Convicted former No. 2 in Sheriff’s Department shouldn’t remain free during appeal, judge says

Former Los Angeles County Undersheriff Paul Tanaka leaves the downtown federal courthouse earlier this year after a jury convicted him on conspiracy and obstruction of justice charges.
(Bryan Chan / Los Angeles Times)

A federal judge Wednesday ruled that former Los Angeles County Undersheriff Paul Tanaka should not remain out of prison while he appeals his conviction on obstruction of justice charges. 

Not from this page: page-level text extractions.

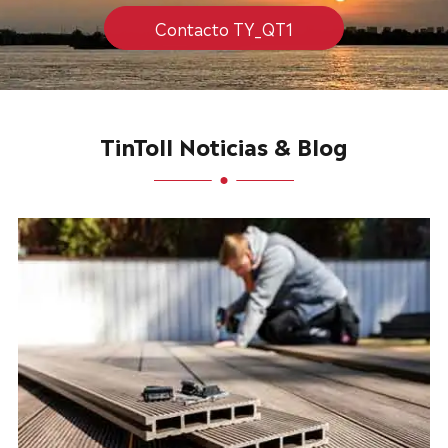
Contacto TY_QT1
TinToll Noticias & Blog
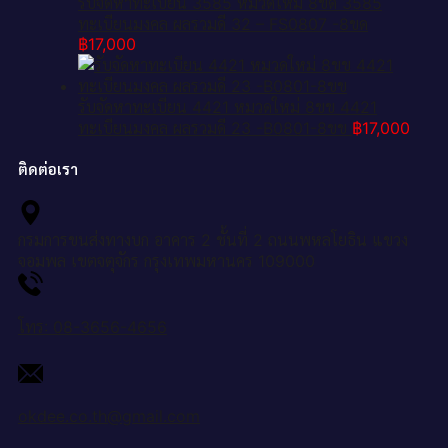
รับจัดหาทะเบียน 3585 หมวดใหม่ 8ขด 3585
ทะเบียนมงคล ผลรวมดี 32 – FS0807 -8ขด
฿
17,000
รับจัดหาทะเบียน 4421 หมวดใหม่ 8ขข 4421
ทะเบียนมงคล ผลรวมดี 23 -B0801-8ขข
฿
17,000
ติดต่อเรา
กรมการขนส่งทางบก อาคาร 2 ชั้นที่ 2 ถนนพหลโยธิน แขวง
จอมพล เขตจตุจักร กรุงเทพมหานคร 109000
โทร: 08-3656-4656
okdee.co.th@gmail.com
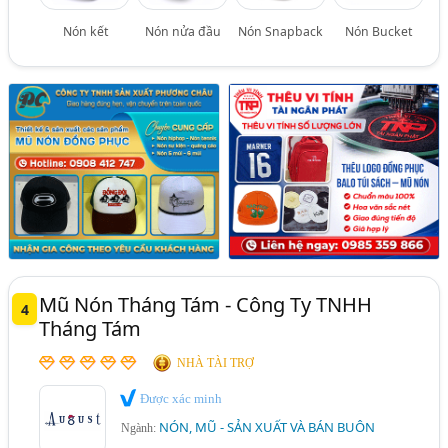
Nón kết
Nón nửa đầu
Nón Snapback
Nón Bucket
Mũ Nón Tháng Tám - Công Ty TNHH
4
Tháng Tám
NHÀ TÀI TRỢ
Được xác minh
NÓN, MŨ - SẢN XUẤT VÀ BÁN BUÔN
Ngành:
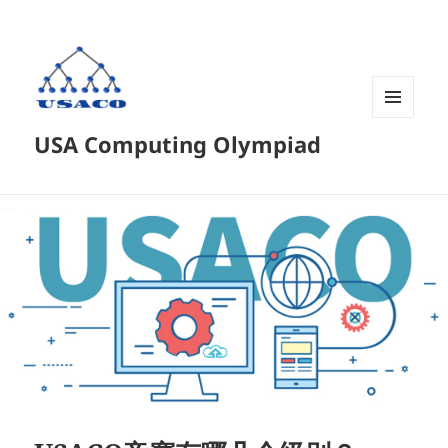
菜单和
USA Computing Olympiad
挂件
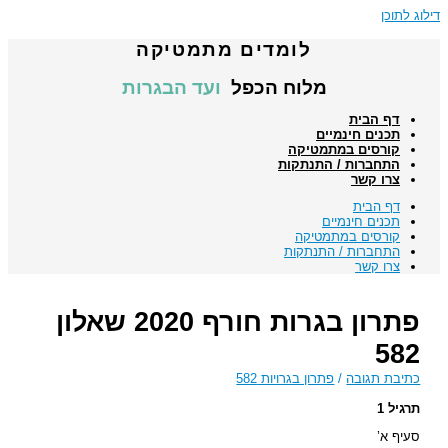
דילוג לתוכן
לומדים מתמטיקה
מלוח הכפל
ועד הבגרות
דף הבית
תכנים חינמיים
קורסים במתמטיקה
התחברות / התנתקות
צרו קשר
דף הבית
תכנים חינמיים
קורסים במתמטיקה
התחברות / התנתקות
צרו קשר
פתרון בגרות חורף 2020 שאלון
582
כתיבת תגובה
/
פתרון בגרויות 582
תרגיל 1
סעיף א’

Because Tanaka’s attorneys will now appeal the judge’s decision, plans that called for Tanaka, 58, to begin serving his five-year sentence next week will be postponed.

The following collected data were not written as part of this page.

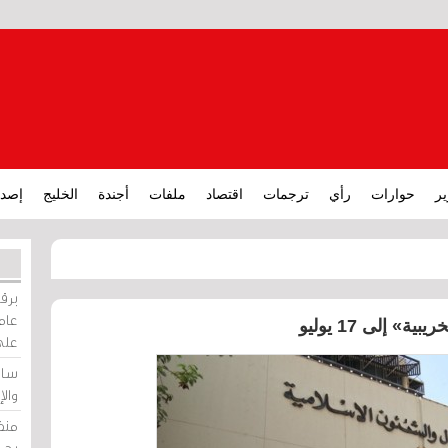
ير
حوارات
رأي
ترجمات
اقتصاد
ملفات
أجندة
الخليج
إصدا
برقي
عامة
على
ساو
وال
منظ
بحر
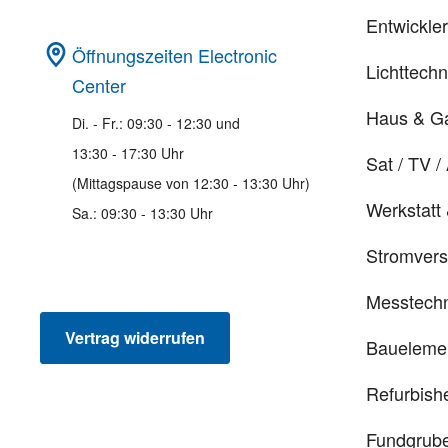
Entwickle
Öffnungszeiten Electronic
Lichttechn
Center
Haus & G
Di. - Fr.: 09:30 - 12:30 und
13:30 - 17:30 Uhr
Sat / TV /
(Mittagspause von 12:30 - 13:30 Uhr)
Werkstatt
Sa.: 09:30 - 13:30 Uhr
Stromver
Messtechn
Vertrag widerrufen
Baueleme
Refurbish
Fundgrub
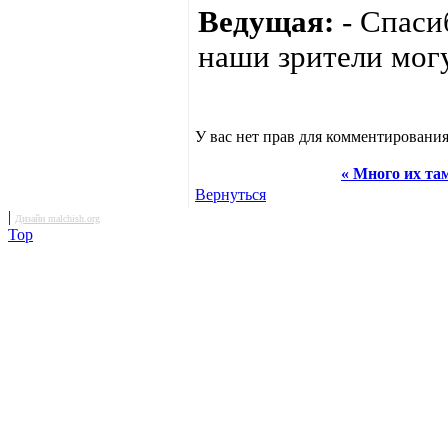
Ведущая:
- Спаси
наши зрители мог
У вас нет прав для комментирования
« Много их та
Вернуться
|
Дизайн malchish.org
Top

U.S. District Judge Percy Anderson, who presided over Tanaka’s trial in April, rejected claims by Tanaka’s attorneys that the 9th  Circuit Court of Appeals is likely to overturn the conviction because of several mistakes during the original trial.

Those mistakes, the attorneys argued, included an improper instruction Anderson gave to the jury and his  decision to allow prosecutors to question Tanaka about his involvement in a controversial clique of deputies.


Anderson ruled Tanaka was not likely to prevail on any of the issues raised by his attorneys. 

A jury found that Tanaka, once the second in command in the Sheriff’s Department, played a leading role in a 2011 scheme by sheriff’s officials to interfere with an FBI investigation into widespread inmate abuse by deputies in county jails.

H. Dean Steward, one of Tanaka’s attorneys, told Anderson he planned to file papers next week with the 9th Circuit, asking it to take up the question of whether Tanaka can remain free pending his appeal, which will probably last many months. 

As soon as Steward does so, the Oct. 7 deadline Anderson set for Tanaka to turn himself in to prison officials will be set aside until the appeals court decides on allowing Tanaka to stay out of prison.